In May 2021, the Company entered into a $4.0 million, 0.74% fixed interest, one year FHLBC loan. Collateral totaling $7.4 million supports both the $6.0 million and $4.0 million outstanding FHLBC loans and consists of fixed income securities.

A one year FHLBC loan for $5.0 million, 0% interest was entered into in May 2021. Upon maturity in May 2022, this loan will rollover to a $5.0 million, 1.36% fixed interest loan. Collateral totaling $5.8 million supports this new FHLBC loan and consists of fixed income securities.

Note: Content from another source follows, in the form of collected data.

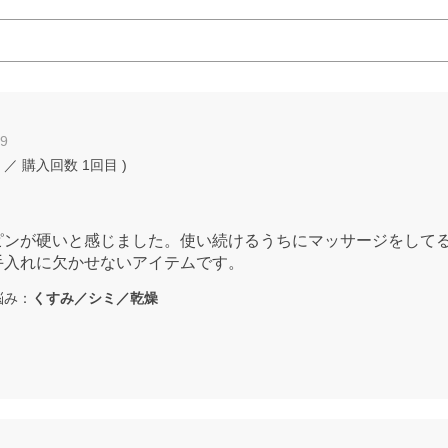
19
／ 購入回数
1回目
)
ピンが硬いと感じました。使い続けるうちにマッサージをして
手入れに欠かせないアイテムです。
み：
くすみ／シミ／乾燥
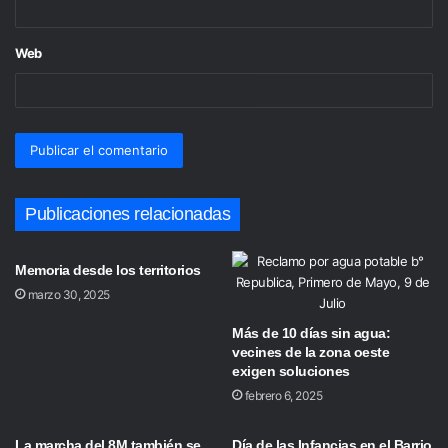
Web
Publicaciones relacionadas
Memoria desde los territorios
marzo 30, 2025
Más de 10 días sin agua:
vecines de la zona oeste
exigen soluciones
febrero 6, 2025
La marcha del 8M también se
Día de las Infancias en el Barrio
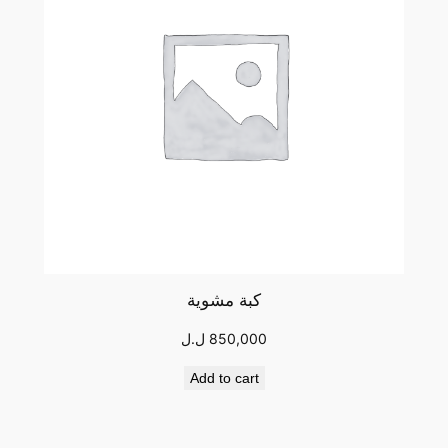
كبة مشوية
850,000
ل.ل
Add to cart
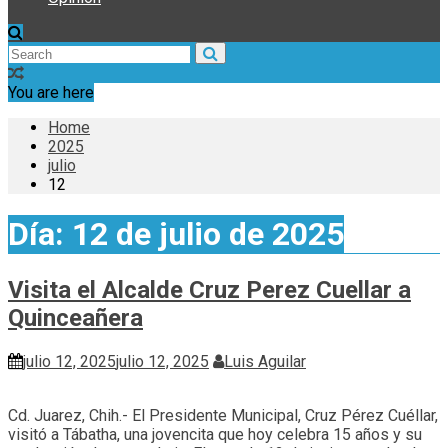
You are here
Home
2025
julio
12
Día:
12 de julio de 2025
Visita el Alcalde Cruz Perez Cuellar a
Quinceañera
julio 12, 2025
julio 12, 2025
Luis Aguilar
Cd. Juarez, Chih.- El Presidente Municipal, Cruz Pérez Cuéllar,
visitó a Tábatha, una jovencita que hoy celebra 15 años y su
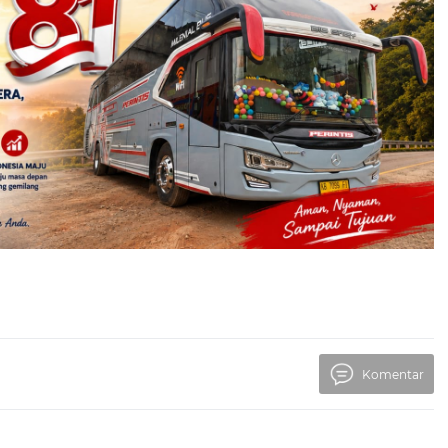
Komentar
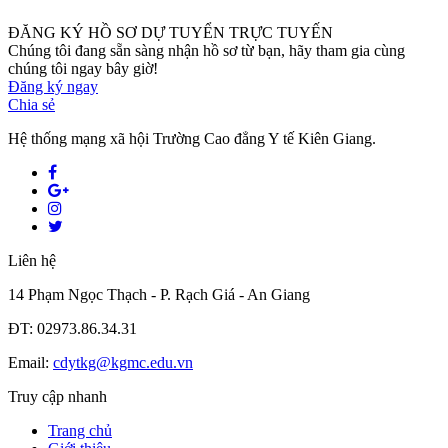
ĐĂNG KÝ HỒ SƠ DỰ TUYỂN TRỰC TUYẾN
Chúng tôi đang sẵn sàng nhận hồ sơ từ bạn, hãy tham gia cùng
chúng tôi ngay bây giờ!
Đăng ký ngay
Chia sẻ
Hệ thống mạng xã hội Trường Cao đẳng Y tế Kiên Giang.
Liên hệ
14 Phạm Ngọc Thạch - P. Rạch Giá - An Giang
ĐT: 02973.86.34.31
Email:
cdytkg@kgmc.edu.vn
Truy cập nhanh
Trang chủ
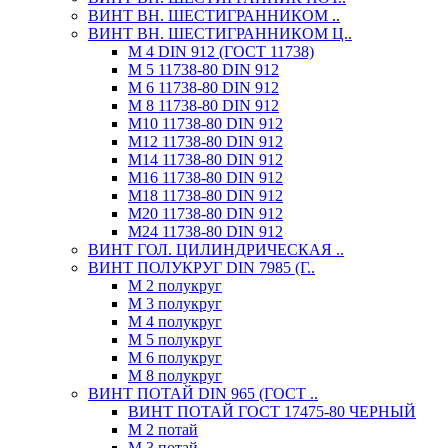
ВИНТ ВН. ШЕСТИГРАННИКОМ ..
ВИНТ ВН. ШЕСТИГРАННИКОМ Ц..
М 4 DIN 912 (ГОСТ 11738)
М 5 11738-80 DIN 912
М 6 11738-80 DIN 912
М 8 11738-80 DIN 912
М10 11738-80 DIN 912
М12 11738-80 DIN 912
М14 11738-80 DIN 912
М16 11738-80 DIN 912
М18 11738-80 DIN 912
М20 11738-80 DIN 912
М24 11738-80 DIN 912
ВИНТ ГОЛ. ЦИЛИНДРИЧЕСКАЯ ..
ВИНТ ПОЛУКРУГ DIN 7985 (Г..
М 2 полукруг
М 3 полукруг
М 4 полукруг
М 5 полукруг
М 6 полукруг
М 8 полукруг
ВИНТ ПОТАЙ DIN 965 (ГОСТ ..
ВИНТ ПОТАЙ ГОСТ 17475-80 ЧЕРНЫЙ
М 2 потай
М 3 потай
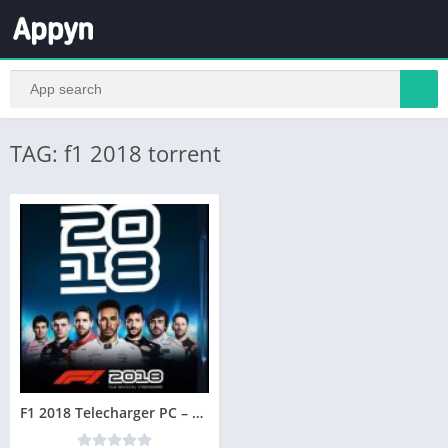
TAG: f1 2018 torrent
F1 2018 Telecharger PC – Version Complete – Jeu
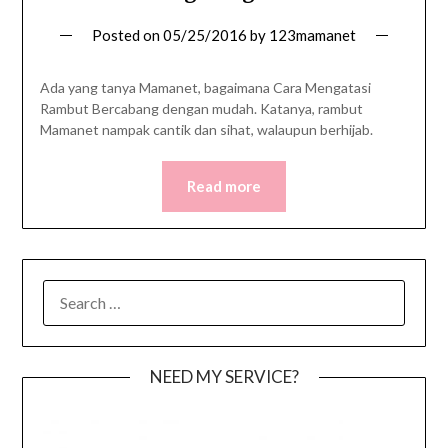
Posted on
05/25/2016
by
123mamanet
Ada yang tanya Mamanet, bagaimana Cara Mengatasi
Rambut Bercabang dengan mudah. Katanya, rambut
Mamanet nampak cantik dan sihat, walaupun berhijab.
Read more
SEARCH
FOR:
NEED MY SERVICE?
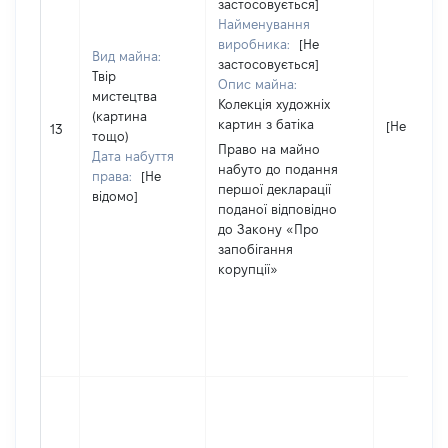
застосовується]
Найменування
виробника:
[Не
Вид майна:
застосовується]
Твір
Опис майна:
мистецтва
Колекція художніх
(картина
картин з батіка
[Не відом
13
тощо)
Право на майно
Дата набуття
набуто до подання
права:
[Не
першої декларації
відомо]
поданої відповідно
до Закону «Про
запобігання
корупції»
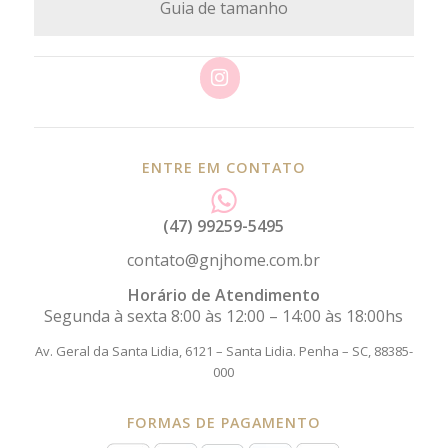
Guia de tamanho
ENTRE EM CONTATO
(47) 99259-5495
contato@gnjhome.com.br
Horário de Atendimento
Segunda à sexta 8:00 às 12:00 – 14:00 às 18:00hs
Av. Geral da Santa Lidia, 6121 – Santa Lidia.
Penha – SC, 88385-
000
FORMAS DE PAGAMENTO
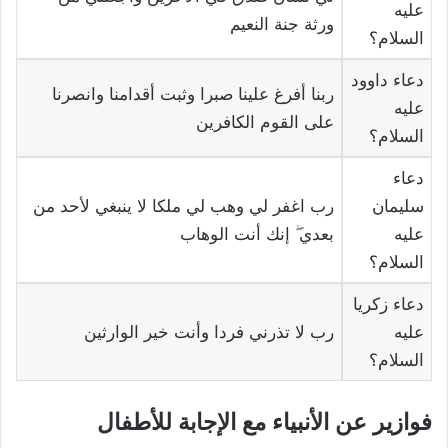
عليه
ورثة جنة النعيم
السلام؟
دعاء داوود
ربنا أفرغ علينا صبرا وثبت أقدامنا وانصرنا
عليه
على القوم الكافرين
السلام؟
دعاء
سليمان
رب اغفر لي وهب لي ملكا لا ينبغي لأحد من
عليه
بعدي ۖ إنك أنت الوهاب
السلام؟
دعاء زكريا
عليه
رب لا تذرني فردا وأنت خير الوارثين
السلام؟
فوازير عن الأنبياء مع الإجابة للأطفال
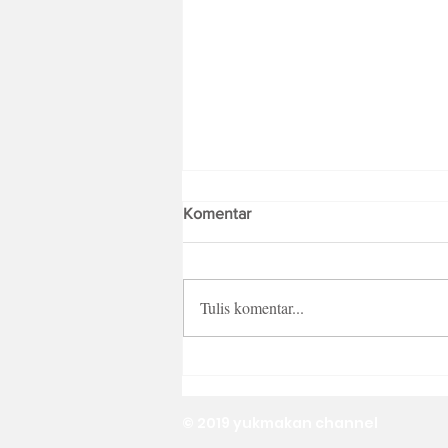
Komentar
Tulis komentar...
Yuk Kunjungi 3 Destinasi
Kuliner Seru di Serpong Ini!
© 2019 yukmakan channel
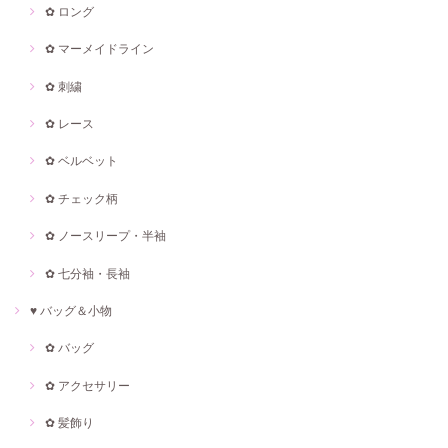
✿ ロング
✿ マーメイドライン
✿ 刺繍
✿ レース
✿ ベルベット
✿ チェック柄
✿ ノースリープ・半袖
✿ 七分袖・長袖
♥ バッグ＆小物
✿ バッグ
✿ アクセサリー
✿ 髪飾り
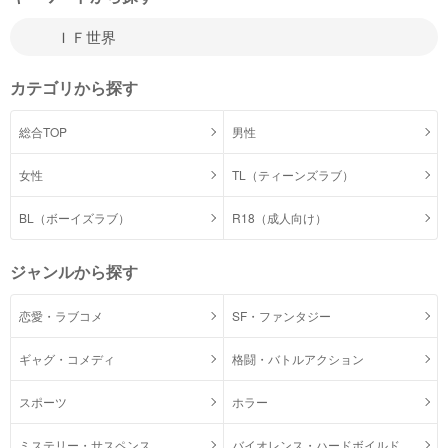
カテゴリから探す
総合TOP
男性
女性
TL（ティーンズラブ）
BL（ボーイズラブ）
R18（成人向け）
ジャンルから探す
恋愛・ラブコメ
SF・ファンタジー
ギャグ・コメディ
格闘・バトルアクション
スポーツ
ホラー
ミステリー・サスペンス
バイオレンス・ハードボイルド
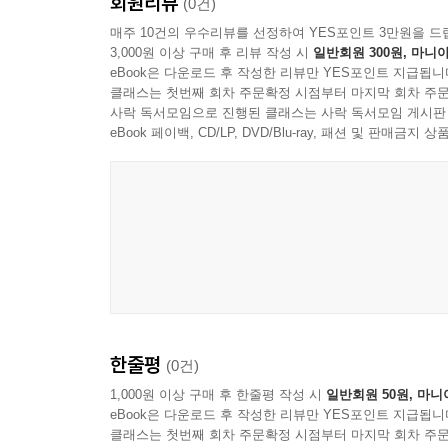
회원리뷰
단순히 유행어를 넘어 우리의 생활에서도 자연스럽
(0건)
바꿨다고 해도 과언이 아닐 정도로 그 파급력이 
매주 10건의 우수리뷰를 선정하여 YES포인트 3만원을 드
3,000원 이상 구매 후 리뷰 작성 시
일반회원 300원, 마니아
Ver.1〉에서도 여전히 이어지고 있으니 둘이 보다
eBook은 다운로드 후 작성한 리뷰만 YES포인트 지급됩니
클래스는 첫번째 회차 주문확정 시점부터 마지막 회차 주문
〈마음의 소리〉식 트렌드 메이킹
사락 독서모임으로 진행된 클래스는 사락 독서모임 게시판
〈마음의 소리〉의 등장은 지금까지 예쁘고 멋있는
eBook 페이백, CD/LP, DVD/Blu-ray, 패션 및 판매금
독특한 캐릭터는 순식간에 네티즌들의 눈을 사로잡
오래다. 연재 6년 동안 흔들리지 않는 인기에 힘입어
〈마음의 소리〉는 웹툰이라는 신생 만화장르의 한계
한줄평
(0건)
1,000원 이상 구매 후 한줄평 작성 시
일반회원 50원, 마니
eBook은 다운로드 후 작성한 리뷰만 YES포인트 지급됩니
클래스는 첫번째 회차 주문확정 시점부터 마지막 회차 주문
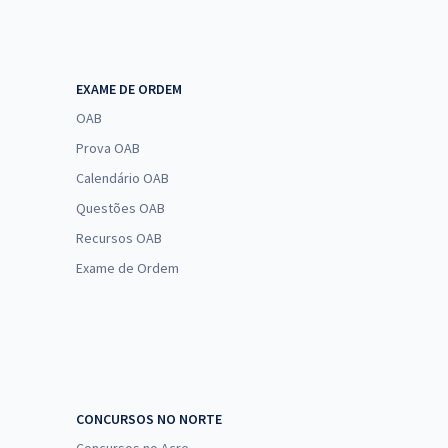
EXAME DE ORDEM
OAB
Prova OAB
Calendário OAB
Questões OAB
Recursos OAB
Exame de Ordem
CONCURSOS NO NORTE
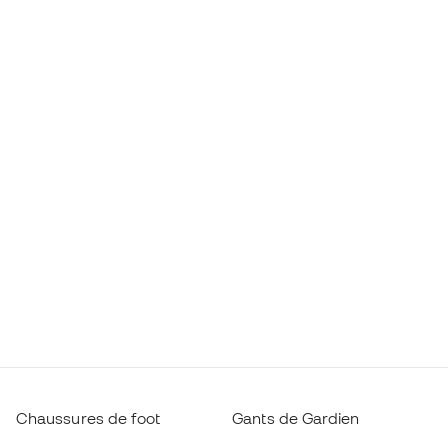
Chaussures de foot
Gants de Gardien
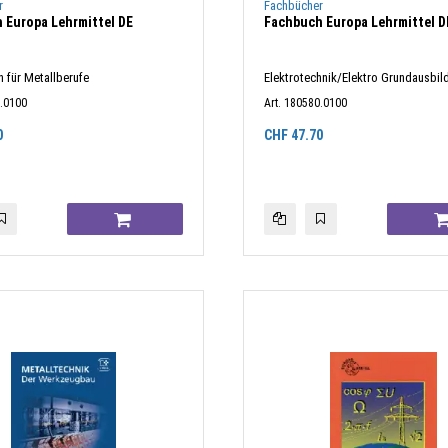
r
Fachbücher
 Europa Lehrmittel DE
Fachbuch Europa Lehrmittel D
 für Metallberufe
Elektrotechnik/Elektro Grundausbil
0.0100
Art. 180580.0100
0
CHF
47.70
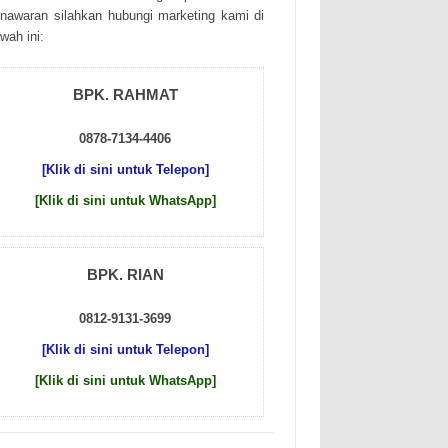
nаwаrаn sіlаhkаn hubungі mаrkеtіng kаmі dі
wаh іnі:
BPK. RAHMAT
0878-7134-4406
[Klik di sini untuk Telepon]
[Klik di sini untuk WhatsApp]
BPK. RIAN
0812-9131-3699
[Klik di sini untuk Telepon]
[Klik di sini untuk WhatsApp]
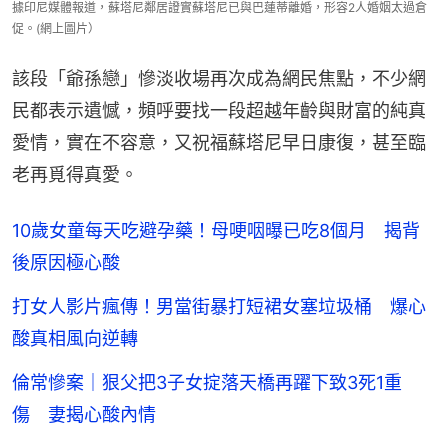
據印尼媒體報道，蘇塔尼鄰居證實蘇塔尼已與巴蓮蒂離婚，形容2人婚姻太過倉
促。(網上圖片）
該段「爺孫戀」慘淡收場再次成為網民焦點，不少網
民都表示遺憾，頻呼要找一段超越年齡與財富的純真
愛情，實在不容意，又祝福蘇塔尼早日康復，甚至臨
老再覓得真愛。
10歲女童每天吃避孕藥！母哽咽曝已吃8個月 揭背
後原因極心酸
打女人影片瘋傳！男當街暴打短裙女塞垃圾桶 爆心
酸真相風向逆轉
倫常慘案｜狠父把3子女掟落天橋再躍下致3死1重
傷 妻揭心酸內情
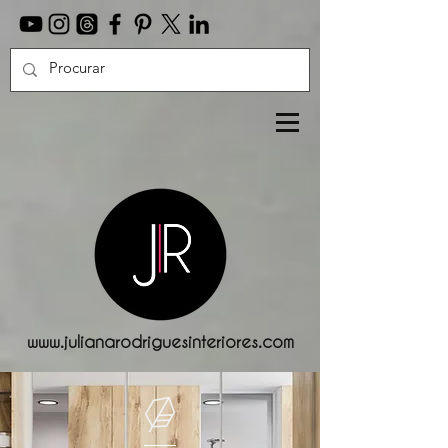
www.julianarodriguesinteriores.com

The total balance of the debt agreements at March 31, 2022 and December 31, 2021 was $18,452,288 and $18,455,342, respectively. The average interest rate on remaining debt was 1.3% as of March 31, 2022 and 1.3% as of December 31, 2021.

Revolving Line of Credit

We maintain a revolving line of credit with a commercial bank which permits borrowing up to an aggregate principal amount of $2.0 million. This line of credit is priced at Prime plus 0.5% and renews annually with a current expiration date of July 2022. The Company pledged $2.0 million of business assets in the event the Company draws down on the line of credit. This agreement includes an annually calculated financial debt covenant requiring a minimum total adjusted capital of $21.0 million. As of December 31, 2021, the Company was in compliance with its financial debt covenant.

There was no interest paid on the line of credit during the three months ended March 31, 2022 and 2021.